In the gynaecology department, abnormal uterine bleeding (AUB) is a common problem. In affluent countries, endometrial cancer is the fourth most prevalent cancer in women and the most common gynaecological cancer. Cervical cancer is the fourth most frequent cancer in women worldwide, following breast, colorectal, and lung cancers, with 5,28, 000 new cases per year. Despite the fact that cytological examination has been the gold standard for early identification of cervical cancer and has been found to be beneficial in the detection of endometrial cancer, its widespread application in underdeveloped countries has been impossible due to a lack of resources. personnel and other resources When there is concealing blood, inflammation, or thick patches of overlapping epithelial cells, its sensitivity drops to less than 50%. Manual Liquid Based Cytology (MLBC) is a low-cost method for suspending cells in a monolayer, which improves the detection of precursor lesions and specimen adequacy. Other tests, such as Cell block and immunocytochemistry, can be performed with the leftover sample.

1. To enhance the diagnosis of gynaecological cancers using a technique known as Manual Liquid Based Cytology (MLBC). 2. To investigate a low-cost strategy of researching both endometrial and cervical cancer using supplementary techniques such as cellblocking and immunocytochemistry. 3To compare the results of conventional pap smear (CPS) and MLBC in detecting endometrial and cervical gynaecological disorders.

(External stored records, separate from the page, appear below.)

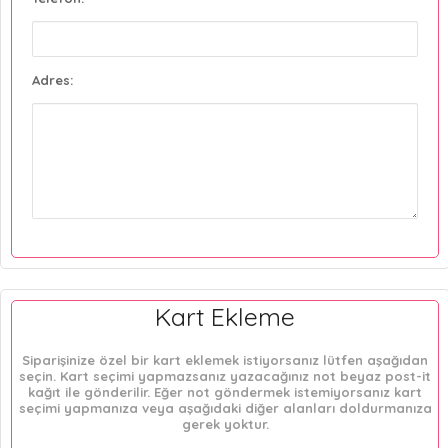
Adres:
Kart Ekleme
Siparişinize özel bir kart eklemek istiyorsanız lütfen aşağıdan
seçin. Kart seçimi yapmazsanız yazacağınız not beyaz post-it
kağıt ile gönderilir. Eğer not göndermek istemiyorsanız kart
seçimi yapmanıza veya aşağıdaki diğer alanları doldurmanıza
gerek yoktur.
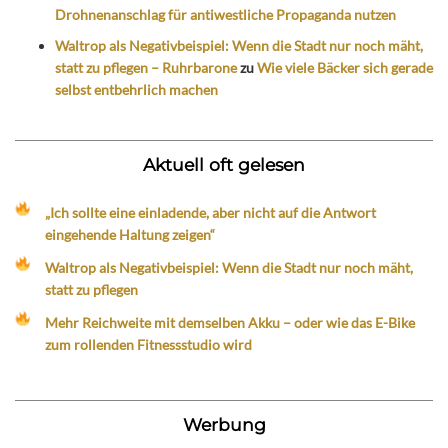
Drohnenanschlag für antiwestliche Propaganda nutzen
Waltrop als Negativbeispiel: Wenn die Stadt nur noch mäht,
statt zu pflegen – Ruhrbarone
zu
Wie viele Bäcker sich gerade
selbst entbehrlich machen
Aktuell oft gelesen
„Ich sollte eine einladende, aber nicht auf die Antwort
eingehende Haltung zeigen“
Waltrop als Negativbeispiel: Wenn die Stadt nur noch mäht,
statt zu pflegen
Mehr Reichweite mit demselben Akku – oder wie das E-Bike
zum rollenden Fitnessstudio wird
Werbung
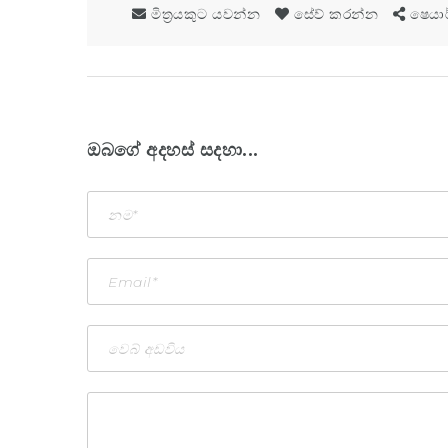
මිත්‍රයකුට යවන්න
සේව් කරන්න
ෂෙයා
ඔබගේ අදහස් සදහා...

Methodology: Ayres spatula was used to collect samples from the transition zone of the cervix, which included outpatients from the gynaecological department. The women were between the ages of 20 and 60, and 82 instances with a history of bleeding were chosen to examine endometrial pathology, while 100 cases of white discharge per vaginal were chosen to study cervix pathology. A total of 60 patients were then subjected to ancillary testing, such as cellblocking and immunocytochemistry. Wherever possible, histopathological correlation was performed on instances.

The endometruim investigation found that MLBC is more sensitive and specific than CPS in detecting malignant lesions. LBC/Histopathology vs CPS/Histopathology had a contingency coefficient of 0.572 vs 0.556. The enhanced detection rate for low grade intraepithelial lesion was found to be 150 percent for cervical lesion. The positive predictive value for diagnosing neoplastic lesions on cell blocks was 75%, and the CB/Histopathology Vs CPS/Histopathology Concordance Rate was 74% vs. 54%.

Conclusion: MLBC is a low-cost approach for detecting malignant endometrial and cervical lesions. It has been found to aid in the detection of infection and neoplastic diseases of the female genital tract in both endometrial and cervical cytology.

Author (S) Details

Nandini N. Manoli
Department of Pathology, Jagadguru Shri Shivarathreswara Medical College, Jagadguru Shri Shivarathreswara University, Mysore Karnataka, India.

Nandish S. Manoli
Department of OBG, JSS Medical College, JSS University, Mysore Karnataka, India.

Lopamudra Kakoti
Department of Pathology, Jagadguru Shri Shivarathreswara Medical College, Jagadguru Shri Shivarathreswara University, Mysore Karnataka, India.

Akshata Kamath
Department of Pathology, Jagadguru Shri Shivarathreswara Medical College, Jagadguru Shri Shivarathreswara University, Mysore Karnataka, India.

Shweta Kulkarni
Department of Pathology, Jagadguru Shri Shivarathreswara Medical College, Jagadguru Shri Shivarathreswara University, Mysore Karnataka, India.